A visit to Classic Team Lotus is a magical step back in time. And it’s not just the cars: the buildings themselves are those that housed Team Lotus when it first moved to Norfolk in 1966.

Clive Chapman (below) has been running the business since it started in 1991 and looks after not only the 22 cars owned by Classic Team Lotus and his family, but also a dozen or so owned and raced by customers. Open the door today you find not only the 79, but an Aladdin’s cave of fabulous Grand Prix cars. Here there’s a 72, there a 25. Under a cover there even lurks a twin chassis 88. Away from the world of F1, there’s a Mk4 – the fifth Lotus ever built – a 69 Formula Junior and a ferocious 30 sports car that’s for sale if you think you’re brave enough.

The business splits its time between running race cars for customers and restoration work, though it also operates a patron scheme, whereby someone without their own Lotus can race one belonging to Classic. This year the Lotus 79/2 will be raced on exactly that basis.

Clive says restoration work is usually quite straightforward.

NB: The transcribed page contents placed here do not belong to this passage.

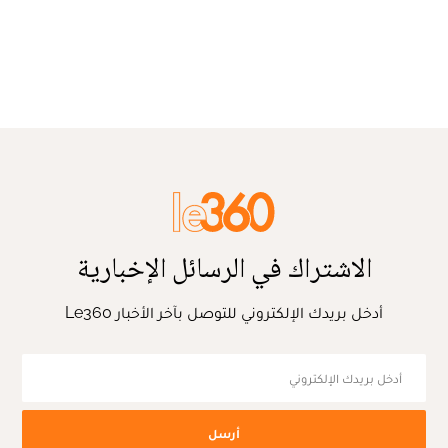
الاشتراك في الرسائل الإخبارية
أدخل بريدك الإلكتروني للتوصل بآخر الأخبار Le360
أرسل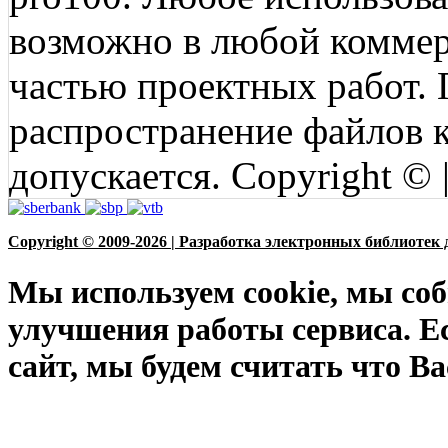
возможно в любой коммерц
частью проектных работ.
распространение файлов ко
допускается. Copyright © 
Copyright © 2009-2026 | Разработка электронных библиотек 
Мы используем cookie, мы соб
улучшения работы сервиса. Е
сайт, мы будем считать что Ва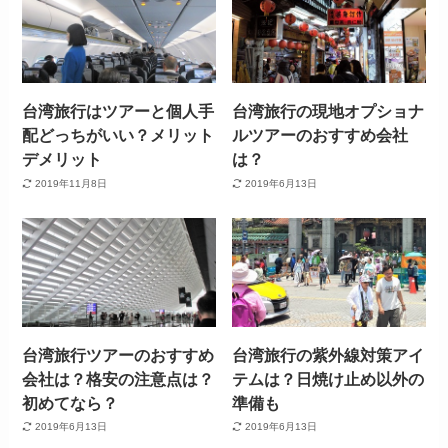
台湾旅行はツアーと個人手
台湾旅行の現地オプショナ
配どっちがいい？メリット
ルツアーのおすすめ会社
デメリット
は？
2019年11月8日
2019年6月13日
台湾旅行ツアーのおすすめ
台湾旅行の紫外線対策アイ
会社は？格安の注意点は？
テムは？日焼け止め以外の
初めてなら？
準備も
2019年6月13日
2019年6月13日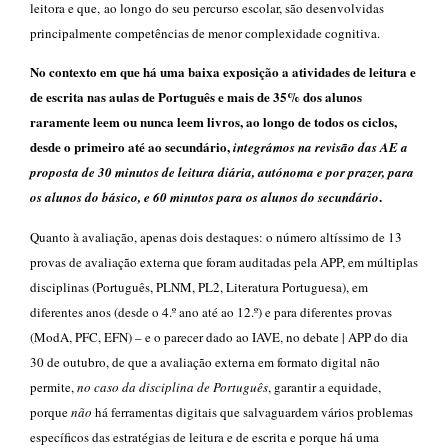
leitora e que, ao longo do seu percurso escolar, são desenvolvidas
principalmente competências de menor complexidade cognitiva.
No contexto em que há uma baixa exposição a atividades de leitura e
de escrita nas aulas de Português e mais de 35% dos alunos
raramente leem ou nunca leem livros, ao longo de todos os ciclos,
desde o primeiro até ao secundário,
integrámos na revisão das AE a
proposta de 30 minutos de leitura diária, autónoma e por prazer, para
.
os alunos do básico, e 60 minutos para os alunos do secundário
Quanto à avaliação, apenas dois destaques: o número altíssimo de 13
provas de avaliação externa que foram auditadas pela APP, em múltiplas
disciplinas (Português, PLNM, PL2, Literatura Portuguesa), em
diferentes anos (desde o 4.º ano até ao 12.º) e para diferentes provas
(ModA, PFC, EFN) – e o parecer dado ao IAVE, no debate | APP do dia
30 de outubro, de que a avaliação externa em formato digital não
permite,
no caso da disciplina de Português
, garantir a equidade,
porque
não
há ferramentas digitais que salvaguardem vários problemas
específicos das estratégias de leitura e de escrita e porque há uma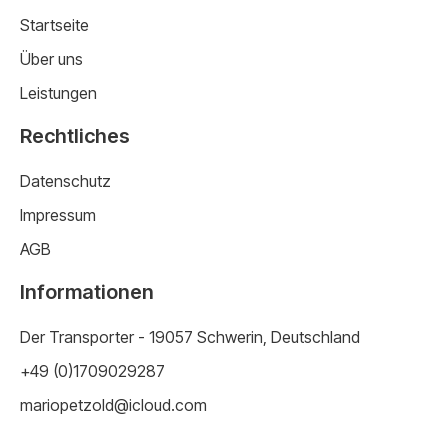
Startseite
Über uns
Leistungen
Rechtliches
Datenschutz
Impressum
AGB
Informationen
Der Transporter - 19057 Schwerin, Deutschland
+49 (0)1709029287
mariopetzold@icloud.com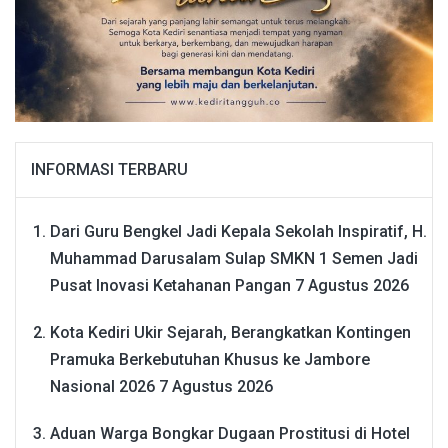
INFORMASI TERBARU
Dari Guru Bengkel Jadi Kepala Sekolah Inspiratif, H.
Muhammad Darusalam Sulap SMKN 1 Semen Jadi
Pusat Inovasi Ketahanan Pangan
7 Agustus 2026
Kota Kediri Ukir Sejarah, Berangkatkan Kontingen
Pramuka Berkebutuhan Khusus ke Jambore
Nasional 2026
7 Agustus 2026
Aduan Warga Bongkar Dugaan Prostitusi di Hotel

Not only does he have all the original drawings for all Team Lotus cars, he has a sizeable inventory of parts left over from the old days. “It’s amazing what we can supply, because so many cars got built over the years.” Interestingly, too, most of these old components remain in perfect condition and pass crack testing certification without problems.

However there are challenges: a total restoration of a Lotus Grand Prix car usually amounts to around 1000 hours of work, but 79/2 took half as much again. “It was as it was when it finished its last race in 1979, wearing Martini colours and with quite a few engineering modifications. So it wasn’t just a question of restoring what was there, it involved putting it back to 1978 specification, which caused a few headaches.”

But the real challenge sits on a stand in the corner of the workshop. It’s a bare tub which, philistine that I am, I’d not have recognised unless Clive had told me it was Jim Clark’s victorious Indy 500 Lotus 38. Unused in over 40 years, it is to be made to work in time for this year’s Goodwood Festival of Speed, before returning to the US for next year’s Indy centenary celebrations. But what’s really taking the time is preserving its originality. Classic Team Lotus is not just re-using the major components – every nut, bolt, washer and screw that has survived in usable condition has been catalogued and stored and will be re-used. “The only major parts we can’t use again are the wishbones because they are no longer safe,” Clive says, “but even they will be retained and go back on the car when it returns to the Indy museum.”

On top of that, Classic Team Lotus has a full race programme for the year, supporting customers in three major series as well as taking four cars to the season-opening Bahrain Grand Prix and a cool dozen to the Malaysian round. None of this seems to faze Chapman and his team: they just quietly get on with the job of looking after some of the most important racing cars this country has ever produced. It would be hard to imagine a team better qualified for the job.